In the second act, we learn that Horner is not merely a cad taking advantage of unsuspecting and vulnerable women. In fact, the women are complicit. Lady Fidget’s assertion that he is “truly a man of honour” (82) for sacrificing his reputation for the sake of theirs shows that the women are as disinterested in their marriages as their husbands are. In fact, Pinchwife chose a country wife because he believed that she would be too naïve to become bored with him or to give in to the advances of other men. He shows disdain for his sister because she has lived in the city and therefore considers her to be corrupt and a corrupting influence on his wife. Alithea is, however, the most principled and virtuous of all the women in the play. She has given her word to marry Sparkish and does not give in to the much more attractive offer from Harcourt. She is not easily led astray like Margery or duplicitous like Lady Fidget, Mrs. Dainty Fidget, and Mrs. Squeamish. Were Pinchwife not so determined to distrust women, he would find that his sister is a strong role model for the kind of behavior he wants from his wife.
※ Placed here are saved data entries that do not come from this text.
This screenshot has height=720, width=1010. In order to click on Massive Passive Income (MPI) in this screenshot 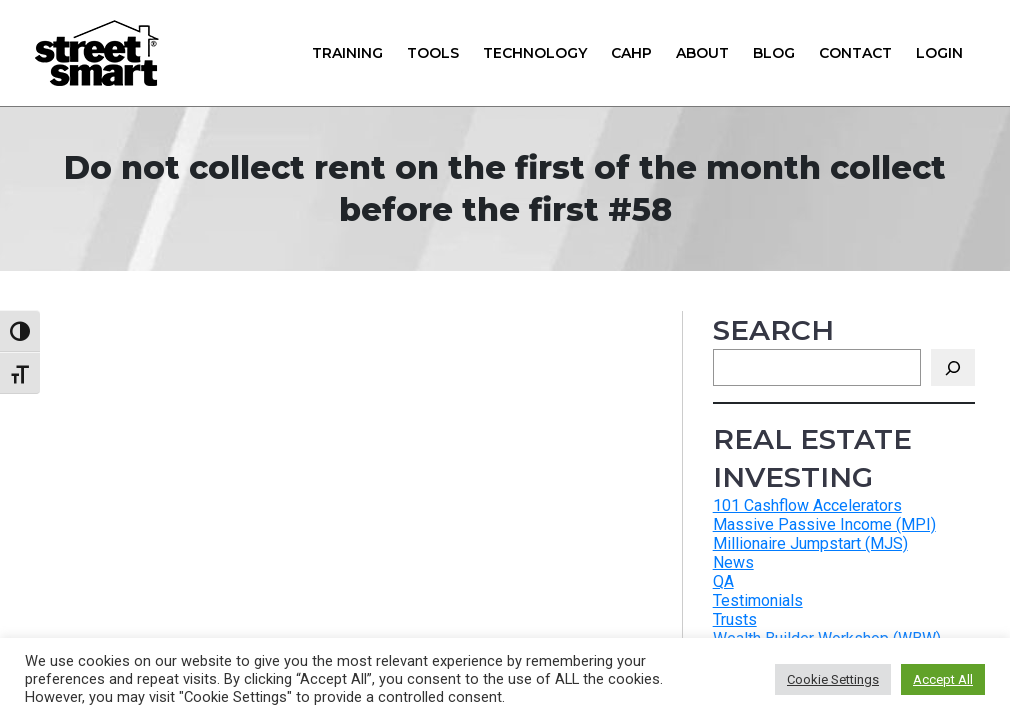 , I will do `click(824, 524)`.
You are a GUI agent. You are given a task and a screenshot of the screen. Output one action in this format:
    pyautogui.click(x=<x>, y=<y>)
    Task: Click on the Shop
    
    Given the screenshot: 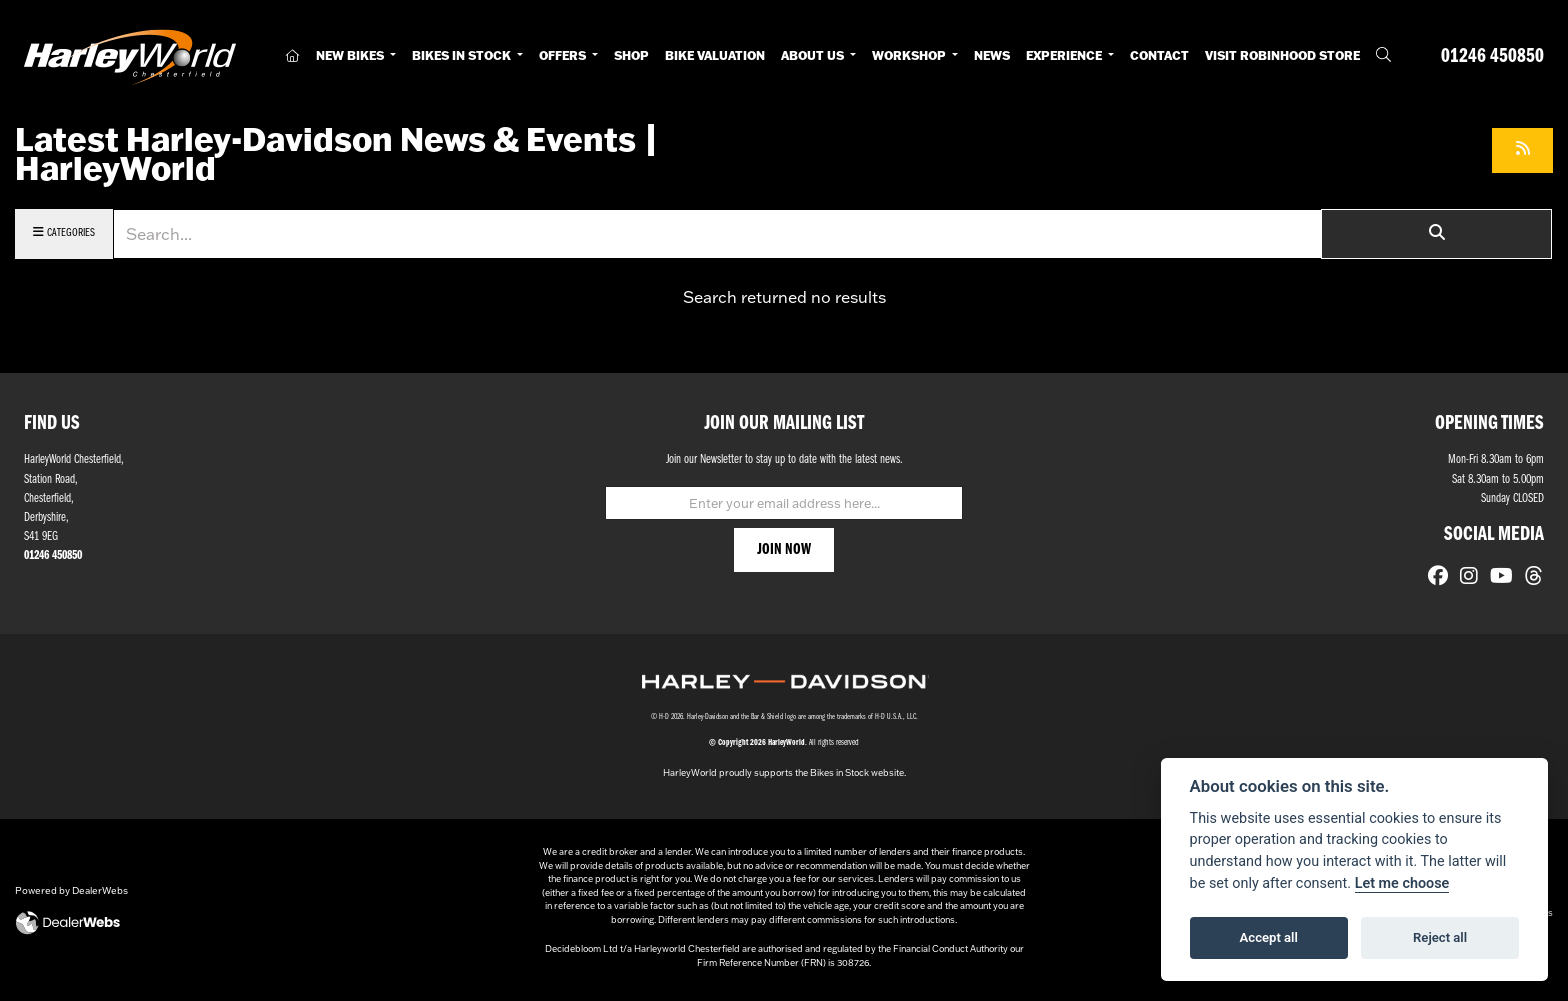 What is the action you would take?
    pyautogui.click(x=631, y=55)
In this act, Pinchwife’s plan backfires. He chose to marry a country wife because he believed that she would be more innocent and easier to control. However, her innocence leads to greater curiosity. She does not understand why she is expected to deflect the advances of other men or why her husband does not want her to go out and experience the city. The city women, Lady Fidget, Mrs. Dainty Fidget, and Mrs. Squeamish are not so naïve or compliant. Thus, they stand their ground when Pinchwife does not want to allow his wife to spend time with them and counter his lies. They explain that their boredom as wives arises from their husbands’ neglect, as they know full well that their husbands are sleeping with women of the lower classes and suggest that women have sexual appetites as well. Therefore, Horner’s ruse does not make him a fox in the henhouse, but a welcome guest by willing and consensual participants.